Hinz and his restless live shows have covered a lot of ground over the last two years, and next month sees him take up the reigns at SEMF, before heading to Amsterdam's iconic Gashouder for one of Awakenings' biggest shows of the year. Not bad going for a man who believes he's "lightyears away" from the sound he wants to make…
You’re focusing on live sets at the moment. What is it that really attracts you to that form of set?
Yes, I’ve just been playing live sets for the last two years now. What I really like about playing live is that I’m restricted to my own tracks and I have to make it work with them. If I need that big peak-time smasher, well, then I better have one in my pocket.
On the other hand, I might be restricted in terms of music selection, but I have almost every aspect of my tracks at my finger tips at that moment, and that allows me to tailor-make those tracks to that very moment. I love that and it’s so inspiring because it’s actually a bit like producing on a wicked sound system with immediate response from the audience.
That’s really cool and actually one of the most difficult things when it comes to club music… You have to gauge how the people will react to your music in a club environment while sitting in a lightened comfy studio without flashing lights and a bone-shaking sound system.
How would you describe the music that you would most love to make, and how close to that ideal do you think you have got so far?
Well, I believe that writing music is a process. I’m lightyears away from the sound I want to make and at the same time I’m the closest I can get. I don’t know if that makes sense, but in music, it’s always about finding a compromise between your imagination of a track and that track you’re actually able to pull off.

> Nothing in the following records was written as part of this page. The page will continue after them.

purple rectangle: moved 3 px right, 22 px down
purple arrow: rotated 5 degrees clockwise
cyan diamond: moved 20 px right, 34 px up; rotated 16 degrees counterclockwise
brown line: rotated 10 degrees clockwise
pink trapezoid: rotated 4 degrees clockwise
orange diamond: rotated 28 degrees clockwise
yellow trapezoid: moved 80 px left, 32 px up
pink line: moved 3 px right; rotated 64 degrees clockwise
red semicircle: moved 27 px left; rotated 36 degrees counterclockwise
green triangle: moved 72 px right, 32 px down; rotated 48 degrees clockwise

That sounds frustrating but for me it was actually very comforting to understand this. In the end it’s a run that you can’t and that you don’t want to win. From the moment you pull off the perfect track you can only do worse, so why should you do music then anymore? The fun is to constantly reach out for the things you have in mind and then get surprised by the things you do and let them carry you to a totally different result. At least for me, I’m like a little child discovering what’s possible.
Your latest release Outreach on MOOD has just dropped this month. This is the first time you released on the label, how has the reaction been?

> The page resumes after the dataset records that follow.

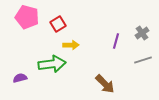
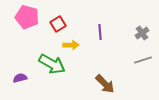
purple line: moved 16 px left, 9 px up; rotated 21 degrees counterclockwise
green arrow: rotated 36 degrees clockwise
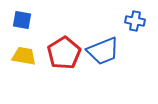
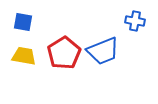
blue square: moved 1 px right, 2 px down
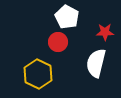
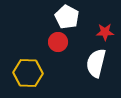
yellow hexagon: moved 10 px left, 1 px up; rotated 24 degrees counterclockwise
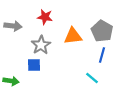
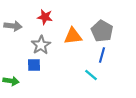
cyan line: moved 1 px left, 3 px up
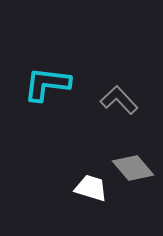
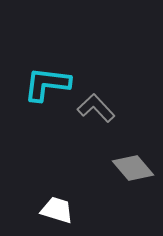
gray L-shape: moved 23 px left, 8 px down
white trapezoid: moved 34 px left, 22 px down
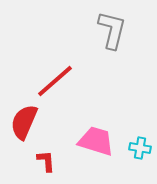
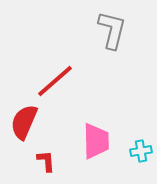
pink trapezoid: rotated 72 degrees clockwise
cyan cross: moved 1 px right, 3 px down; rotated 20 degrees counterclockwise
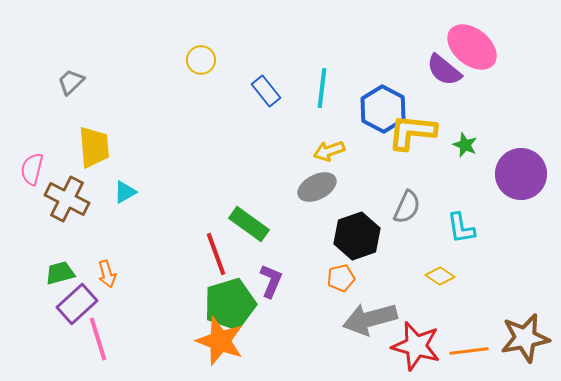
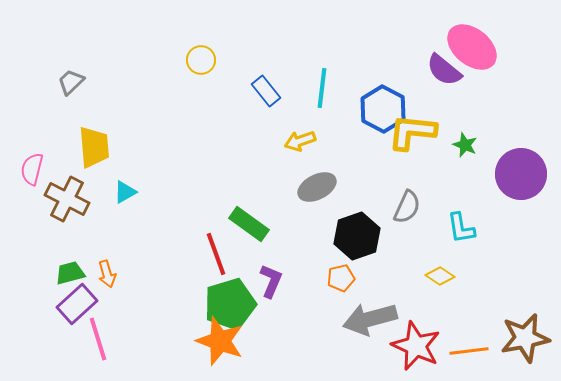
yellow arrow: moved 29 px left, 10 px up
green trapezoid: moved 10 px right
red star: rotated 9 degrees clockwise
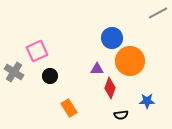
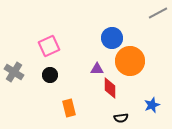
pink square: moved 12 px right, 5 px up
black circle: moved 1 px up
red diamond: rotated 20 degrees counterclockwise
blue star: moved 5 px right, 4 px down; rotated 21 degrees counterclockwise
orange rectangle: rotated 18 degrees clockwise
black semicircle: moved 3 px down
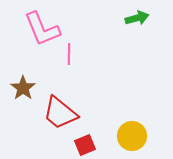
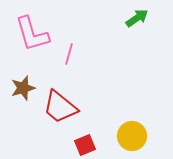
green arrow: rotated 20 degrees counterclockwise
pink L-shape: moved 10 px left, 5 px down; rotated 6 degrees clockwise
pink line: rotated 15 degrees clockwise
brown star: rotated 20 degrees clockwise
red trapezoid: moved 6 px up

The reactions have been very good so far. The release has received a lot of love from heavyweights like Adam Beyer, Richie Hawtin, Dubfire, Joris Voorn, Hot Since 82, Sam Paganini and countless more…and I’m very very proud Nicole picked me up for this. I’ve been a fan of her music since ages and the album she did together with Skin was unbelievable.
Tell us about your journey from tech house to techno. It sounds as if the track DOCH was quite significant in that…

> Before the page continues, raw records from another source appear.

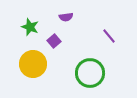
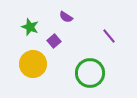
purple semicircle: rotated 40 degrees clockwise
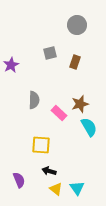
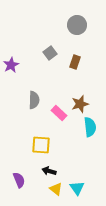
gray square: rotated 24 degrees counterclockwise
cyan semicircle: moved 1 px right; rotated 24 degrees clockwise
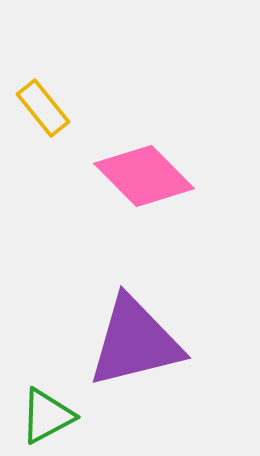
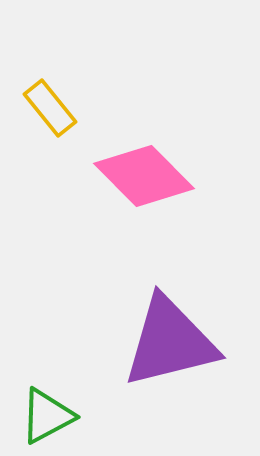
yellow rectangle: moved 7 px right
purple triangle: moved 35 px right
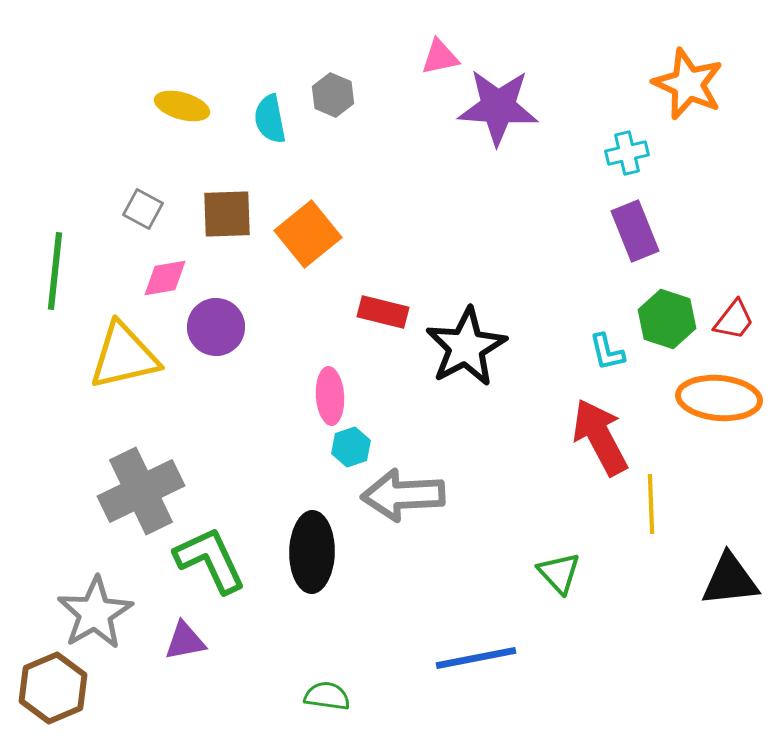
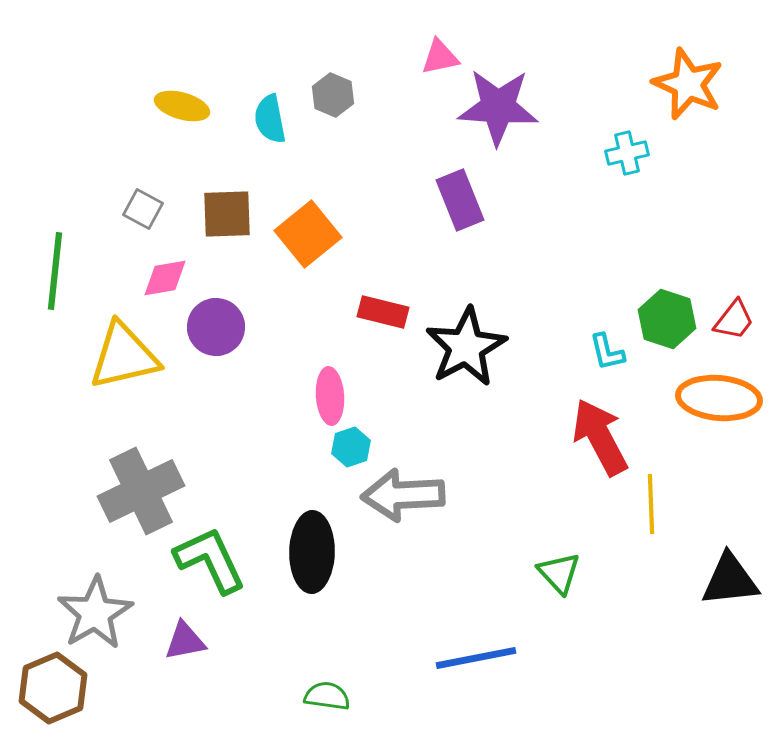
purple rectangle: moved 175 px left, 31 px up
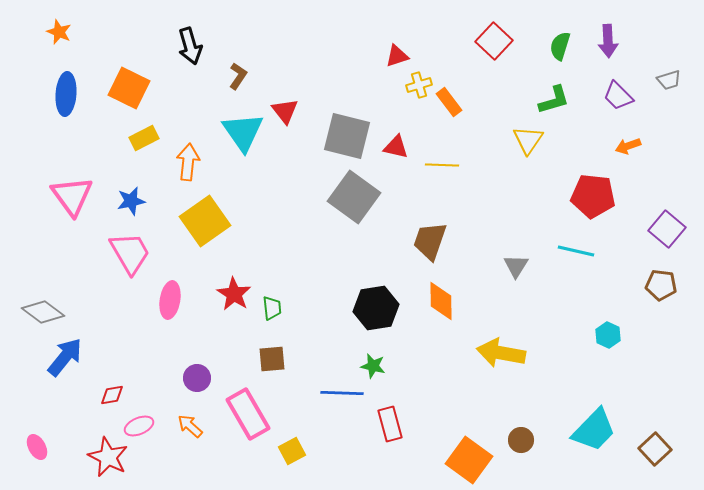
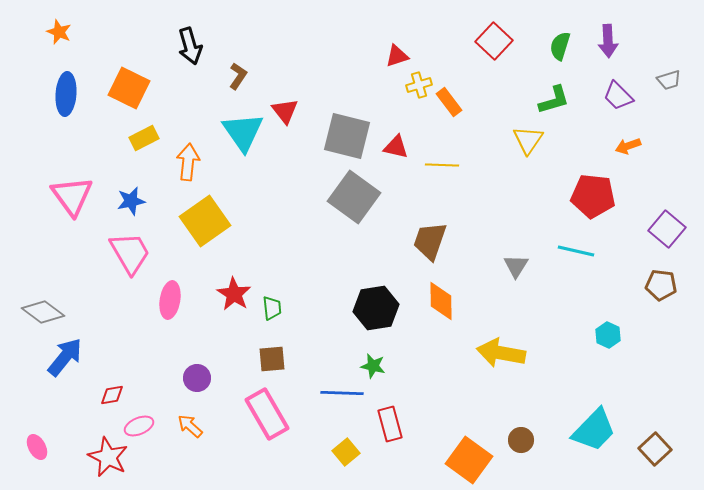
pink rectangle at (248, 414): moved 19 px right
yellow square at (292, 451): moved 54 px right, 1 px down; rotated 12 degrees counterclockwise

DOCH changed everything for me. Before I was mostly doing tech house and didn't have much of a clue about techno. The day I went to the studio with my buddy Philipp Ruhmhardt, we just wanted to do a techno track. I think part of the magic was that I didn’t really know what to do and came up with what I thought could be techno. Turned out I’m not that bad at it and for me it was an epiphany because I realized that, in techno, I can bring together the elements that are most important to me in music: Energy. Melody. Emotionality.
I tried it for years with tech house but everybody always told me it’s too energetic, or it had too much melody or this or that. I don’t know if there are less rules in techno or if I can better adapt to them… actually I stopped thinking about them. Tassilo and Thomas (Pan-Pot) and Second State gave me the freedom of just writing music from the very beginning. Actually, they encourage all of us to follow our ideas of electronic music and trust ourselves. That maybe sounds like nothing big, but when it comes to writing music you’re lost without self-confidence.
You’ll be at SEMF in Stuttgart on 10 December. Have you developed to a point where you now feel totally at home in that kind of strong techno environment?
I did from the very first time I played in a club… I’m just playing as a live act for two years now, but I played as a DJ for over a decade. So it’s not really new for me and I love to be on stage.
Actually I had one little moment of stage fright when I played the first time live at ADE in 2013. That was my live show debut and I had no idea if it would work or not. It was a Second State showcase and I was playing after Pan-Pot. Thomas sensed that I was a bit nervous the minute before I had to start. He came to me and said something like 'just enjoy it' and jumped on the DJ table and started dancing. And that was it… since that I’m calm like a rock and just enjoy it. It’s a privilege to play in front of so many people, I know what I’m doing and I really want to breathe in every single bit of that atmosphere.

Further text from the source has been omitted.